Subject: AT: The U.S.'s Mistaken Aims for Indonesia

Asia Times Tuesday, February 3, 2004

Mistaken Aims Toward Indonesia

By Tim Shorrock

WASHINGTON (Inter Press Service) - The United States is committing a major political blunder in Indonesia by focusing solely on terrorism, according to regional experts on Islam, who suggest that the US should concentrate instead on helping Indonesia build its democratic institutions and revitalize its economy and educational system.

"The USA can help the situation by avoiding the impression that terrorism is the only defining factor" in bilateral relations, said Rizal Sukma, director of studies at the Center for Strategic and International Studies in Jakarta and an executive board member of Muhammadiyah, the second-largest Islamic organization in Indonesia. "The public face should be much broader."

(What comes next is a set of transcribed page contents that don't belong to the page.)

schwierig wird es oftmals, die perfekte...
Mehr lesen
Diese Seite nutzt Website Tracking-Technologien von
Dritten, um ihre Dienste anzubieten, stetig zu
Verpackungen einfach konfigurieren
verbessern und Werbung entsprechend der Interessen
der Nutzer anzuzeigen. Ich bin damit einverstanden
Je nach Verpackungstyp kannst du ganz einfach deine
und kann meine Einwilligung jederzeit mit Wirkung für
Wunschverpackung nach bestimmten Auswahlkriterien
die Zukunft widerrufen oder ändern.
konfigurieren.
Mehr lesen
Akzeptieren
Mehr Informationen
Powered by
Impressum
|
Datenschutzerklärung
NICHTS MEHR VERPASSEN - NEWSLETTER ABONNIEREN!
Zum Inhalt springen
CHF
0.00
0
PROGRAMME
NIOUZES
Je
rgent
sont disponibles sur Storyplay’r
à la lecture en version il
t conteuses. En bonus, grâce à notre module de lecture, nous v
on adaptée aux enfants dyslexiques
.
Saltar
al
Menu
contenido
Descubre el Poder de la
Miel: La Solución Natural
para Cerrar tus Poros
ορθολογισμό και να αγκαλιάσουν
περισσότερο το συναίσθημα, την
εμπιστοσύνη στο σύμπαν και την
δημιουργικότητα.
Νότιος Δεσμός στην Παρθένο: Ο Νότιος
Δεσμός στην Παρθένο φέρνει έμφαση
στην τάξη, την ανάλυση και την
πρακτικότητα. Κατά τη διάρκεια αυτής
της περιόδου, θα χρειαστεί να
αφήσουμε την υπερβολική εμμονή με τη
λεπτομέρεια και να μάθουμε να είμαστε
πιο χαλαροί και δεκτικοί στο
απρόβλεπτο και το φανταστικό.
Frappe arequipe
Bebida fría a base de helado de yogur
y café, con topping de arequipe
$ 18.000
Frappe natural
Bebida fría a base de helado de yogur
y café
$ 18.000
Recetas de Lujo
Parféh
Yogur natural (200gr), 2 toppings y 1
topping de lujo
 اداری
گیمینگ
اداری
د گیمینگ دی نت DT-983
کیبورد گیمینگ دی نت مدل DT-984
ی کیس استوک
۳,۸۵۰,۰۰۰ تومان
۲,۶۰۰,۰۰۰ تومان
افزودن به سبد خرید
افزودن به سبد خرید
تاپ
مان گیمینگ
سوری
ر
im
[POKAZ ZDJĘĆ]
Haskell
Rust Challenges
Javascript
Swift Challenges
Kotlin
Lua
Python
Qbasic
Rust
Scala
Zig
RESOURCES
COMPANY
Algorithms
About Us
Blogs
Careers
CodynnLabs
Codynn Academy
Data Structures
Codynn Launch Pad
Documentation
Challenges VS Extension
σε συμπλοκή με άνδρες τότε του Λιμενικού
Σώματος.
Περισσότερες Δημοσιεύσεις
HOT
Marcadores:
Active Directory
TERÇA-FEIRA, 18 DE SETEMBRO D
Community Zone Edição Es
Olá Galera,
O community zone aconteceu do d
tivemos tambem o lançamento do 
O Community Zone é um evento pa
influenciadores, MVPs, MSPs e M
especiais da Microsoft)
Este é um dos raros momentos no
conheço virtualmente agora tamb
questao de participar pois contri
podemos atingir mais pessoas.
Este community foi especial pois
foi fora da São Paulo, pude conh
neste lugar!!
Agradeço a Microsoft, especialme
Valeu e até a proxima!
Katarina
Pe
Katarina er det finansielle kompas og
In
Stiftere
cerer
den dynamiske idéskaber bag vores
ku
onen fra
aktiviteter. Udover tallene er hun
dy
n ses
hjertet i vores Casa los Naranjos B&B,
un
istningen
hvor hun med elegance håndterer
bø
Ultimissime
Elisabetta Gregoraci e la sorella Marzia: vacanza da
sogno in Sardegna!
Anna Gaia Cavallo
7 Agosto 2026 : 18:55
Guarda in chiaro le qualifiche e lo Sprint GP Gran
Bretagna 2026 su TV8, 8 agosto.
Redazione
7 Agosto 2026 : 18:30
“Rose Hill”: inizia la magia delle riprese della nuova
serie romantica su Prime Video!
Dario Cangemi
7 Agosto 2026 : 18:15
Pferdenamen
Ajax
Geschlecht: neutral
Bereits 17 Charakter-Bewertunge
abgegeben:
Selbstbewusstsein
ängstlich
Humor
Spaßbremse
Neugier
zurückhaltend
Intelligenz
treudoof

At the same time, Sukma said the US should not provide financial assistance to what it considers moderate alternatives to Islamic fundamentalists because doing so would undermine those groups in the eyes of most Indonesians.

"Once accused of following the American agenda, they become irrelevant," Sukma told a Washington seminar on Indonesia in January, which was sponsored by the Sasakawa Peace Foundation.

For the administration of US President George W Bush, the agenda includes enlisting Indonesia as a close partner in the "war against terrorism" as well as expanding military, police and intelligence ties to improve the ability of the government of Indonesian President Megawati Sukarnoputri to counter the rise of Jemaah Islamiya and other terrorist networks.

As a result, US security experts began training a special squad of Indonesian police in counter-terrorism in November, under a US$8 million program funded by the United States Congress. The US military has also supplied Indonesia with high-tech communications, night-vision gear and other terrorism-prevention equipment.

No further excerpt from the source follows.